9. A method of manufacturing a golf club shaft comprising:

providing a fist layer, the first layer including yarns positioned substantially symmetrically relative to the shaft axis;

providing a second layer on the first layer, wherein the second layer has inclined yarns, which are positioned substantially symmetrically at predetermined orientation angles relative to the shaft axis, and linear yarns, which extend parallel to the shaft axis along the entire length of the second layer, wherein the orientation angles of the inclined yarns vary along the shaft axis;

providing a third layer on the second layer, wherein the third layer has yarns positioned substantially symmetrically relative to the shaft axis;

wherein the shaft extends between a tip portion and a butt portion, wherein the method includes maximizing the orientation angles of the inclined yarns of the second layer at a predetermined location such that the angles decrease from the predetermined location towards the tip portion and the butt portion; and

arranging the inclined yarns and the linear yarns such that flexural rigidity EI of the shaft gradually increases from the tip portion to the butt portion.
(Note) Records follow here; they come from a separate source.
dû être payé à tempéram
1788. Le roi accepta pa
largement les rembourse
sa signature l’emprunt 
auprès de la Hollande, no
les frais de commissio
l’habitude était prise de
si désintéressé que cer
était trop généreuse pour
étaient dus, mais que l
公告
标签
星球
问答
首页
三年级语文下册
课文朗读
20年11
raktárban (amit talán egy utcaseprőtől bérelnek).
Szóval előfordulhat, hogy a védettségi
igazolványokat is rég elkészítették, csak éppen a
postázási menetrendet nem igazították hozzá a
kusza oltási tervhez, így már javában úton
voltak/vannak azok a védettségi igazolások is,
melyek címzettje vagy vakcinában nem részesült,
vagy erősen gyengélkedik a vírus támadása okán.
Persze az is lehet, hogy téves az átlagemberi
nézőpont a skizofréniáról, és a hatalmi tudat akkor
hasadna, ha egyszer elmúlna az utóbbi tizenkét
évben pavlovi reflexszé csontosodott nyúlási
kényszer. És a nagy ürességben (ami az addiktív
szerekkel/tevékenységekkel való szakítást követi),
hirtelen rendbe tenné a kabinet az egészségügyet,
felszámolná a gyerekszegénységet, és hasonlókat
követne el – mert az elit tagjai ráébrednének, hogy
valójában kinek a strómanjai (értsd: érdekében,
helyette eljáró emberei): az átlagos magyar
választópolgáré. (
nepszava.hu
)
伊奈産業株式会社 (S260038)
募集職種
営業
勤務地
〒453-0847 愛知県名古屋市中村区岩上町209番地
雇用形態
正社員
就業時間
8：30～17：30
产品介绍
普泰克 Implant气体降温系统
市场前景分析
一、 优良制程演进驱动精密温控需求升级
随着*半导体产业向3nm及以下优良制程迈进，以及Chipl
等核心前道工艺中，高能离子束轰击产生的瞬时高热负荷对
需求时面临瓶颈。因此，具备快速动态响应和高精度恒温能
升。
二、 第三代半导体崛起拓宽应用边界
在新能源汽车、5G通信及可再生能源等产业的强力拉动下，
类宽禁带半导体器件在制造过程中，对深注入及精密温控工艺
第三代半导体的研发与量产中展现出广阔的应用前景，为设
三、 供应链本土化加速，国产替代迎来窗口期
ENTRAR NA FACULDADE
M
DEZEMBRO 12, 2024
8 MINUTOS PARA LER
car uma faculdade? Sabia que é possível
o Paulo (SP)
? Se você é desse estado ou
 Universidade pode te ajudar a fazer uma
10. A method according to claim 9, including positioning the yarns of the first layer at a first orientation angle relative to the shaft axis and positioning the yarns of the third layer at a second orientation angle relative to the shaft axis, wherein the first angle is larger than the second angle.

11. A method according to claim 10, the first angle is ±60°C and the second angle is ±15°C.

12. A method according to claim 9 including maximizing the orientation angles of the inclined yarns near the middle portion of the shaft.

13. A method according to claim 9, further including hardening the three layers with a resin.